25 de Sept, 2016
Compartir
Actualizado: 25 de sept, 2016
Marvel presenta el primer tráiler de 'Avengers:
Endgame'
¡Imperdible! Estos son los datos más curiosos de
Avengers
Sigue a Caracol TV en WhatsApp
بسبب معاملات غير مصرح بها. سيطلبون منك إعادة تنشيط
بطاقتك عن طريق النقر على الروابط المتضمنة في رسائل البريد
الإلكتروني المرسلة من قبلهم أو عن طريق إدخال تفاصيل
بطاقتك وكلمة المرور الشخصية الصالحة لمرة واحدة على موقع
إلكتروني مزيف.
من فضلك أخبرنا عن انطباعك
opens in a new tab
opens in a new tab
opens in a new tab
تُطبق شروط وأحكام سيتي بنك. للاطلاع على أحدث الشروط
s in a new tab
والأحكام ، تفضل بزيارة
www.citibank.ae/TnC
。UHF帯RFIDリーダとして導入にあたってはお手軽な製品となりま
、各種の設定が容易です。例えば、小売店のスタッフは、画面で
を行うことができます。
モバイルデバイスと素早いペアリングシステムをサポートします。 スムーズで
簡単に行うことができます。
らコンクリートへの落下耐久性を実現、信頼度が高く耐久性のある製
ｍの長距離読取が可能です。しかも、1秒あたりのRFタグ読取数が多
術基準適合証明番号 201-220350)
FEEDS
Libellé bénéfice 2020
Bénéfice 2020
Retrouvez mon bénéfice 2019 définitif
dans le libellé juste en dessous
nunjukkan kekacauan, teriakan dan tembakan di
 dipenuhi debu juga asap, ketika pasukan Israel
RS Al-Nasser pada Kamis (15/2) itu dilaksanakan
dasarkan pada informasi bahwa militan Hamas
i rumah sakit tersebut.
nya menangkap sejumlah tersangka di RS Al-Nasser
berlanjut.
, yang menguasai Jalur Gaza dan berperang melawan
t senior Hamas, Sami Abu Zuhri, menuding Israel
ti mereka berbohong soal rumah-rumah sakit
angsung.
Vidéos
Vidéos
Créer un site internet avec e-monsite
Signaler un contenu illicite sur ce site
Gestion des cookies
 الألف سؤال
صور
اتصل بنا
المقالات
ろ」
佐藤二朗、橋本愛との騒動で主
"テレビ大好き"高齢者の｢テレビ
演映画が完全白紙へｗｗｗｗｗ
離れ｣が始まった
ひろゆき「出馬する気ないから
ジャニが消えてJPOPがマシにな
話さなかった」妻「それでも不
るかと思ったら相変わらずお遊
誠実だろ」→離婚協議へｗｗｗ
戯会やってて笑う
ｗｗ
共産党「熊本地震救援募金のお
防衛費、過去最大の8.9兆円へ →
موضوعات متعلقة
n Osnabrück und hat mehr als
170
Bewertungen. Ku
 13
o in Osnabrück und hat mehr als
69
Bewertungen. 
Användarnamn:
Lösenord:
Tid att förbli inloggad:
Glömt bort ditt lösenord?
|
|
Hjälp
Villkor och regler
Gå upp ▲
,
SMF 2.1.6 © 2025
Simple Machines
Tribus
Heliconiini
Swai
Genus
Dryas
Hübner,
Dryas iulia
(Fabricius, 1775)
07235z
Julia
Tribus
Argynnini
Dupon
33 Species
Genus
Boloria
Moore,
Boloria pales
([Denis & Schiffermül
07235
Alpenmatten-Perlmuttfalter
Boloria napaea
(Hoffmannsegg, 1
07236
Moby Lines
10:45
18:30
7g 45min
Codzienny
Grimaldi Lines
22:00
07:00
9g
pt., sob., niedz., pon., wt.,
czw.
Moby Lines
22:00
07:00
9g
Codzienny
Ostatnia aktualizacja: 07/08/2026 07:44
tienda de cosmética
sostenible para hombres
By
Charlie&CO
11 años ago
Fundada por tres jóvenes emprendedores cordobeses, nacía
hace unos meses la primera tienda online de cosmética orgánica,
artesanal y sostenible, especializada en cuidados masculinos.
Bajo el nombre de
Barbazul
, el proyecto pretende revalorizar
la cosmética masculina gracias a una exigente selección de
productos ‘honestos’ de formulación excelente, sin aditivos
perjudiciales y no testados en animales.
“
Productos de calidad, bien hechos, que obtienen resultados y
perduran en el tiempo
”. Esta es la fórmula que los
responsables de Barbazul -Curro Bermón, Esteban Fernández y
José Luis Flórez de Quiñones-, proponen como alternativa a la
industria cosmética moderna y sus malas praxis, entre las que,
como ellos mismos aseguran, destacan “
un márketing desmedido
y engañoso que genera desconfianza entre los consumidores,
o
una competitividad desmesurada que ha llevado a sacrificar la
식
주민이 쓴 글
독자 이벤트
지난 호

--------------------------------------------------

## [Assignment]
For every line above that includes the string "طريق", copy the line.

## [Solution]
بطاقتك عن طريق النقر على الروابط المتضمنة في رسائل البريد
الإلكتروني المرسلة من قبلهم أو عن طريق إدخال تفاصيل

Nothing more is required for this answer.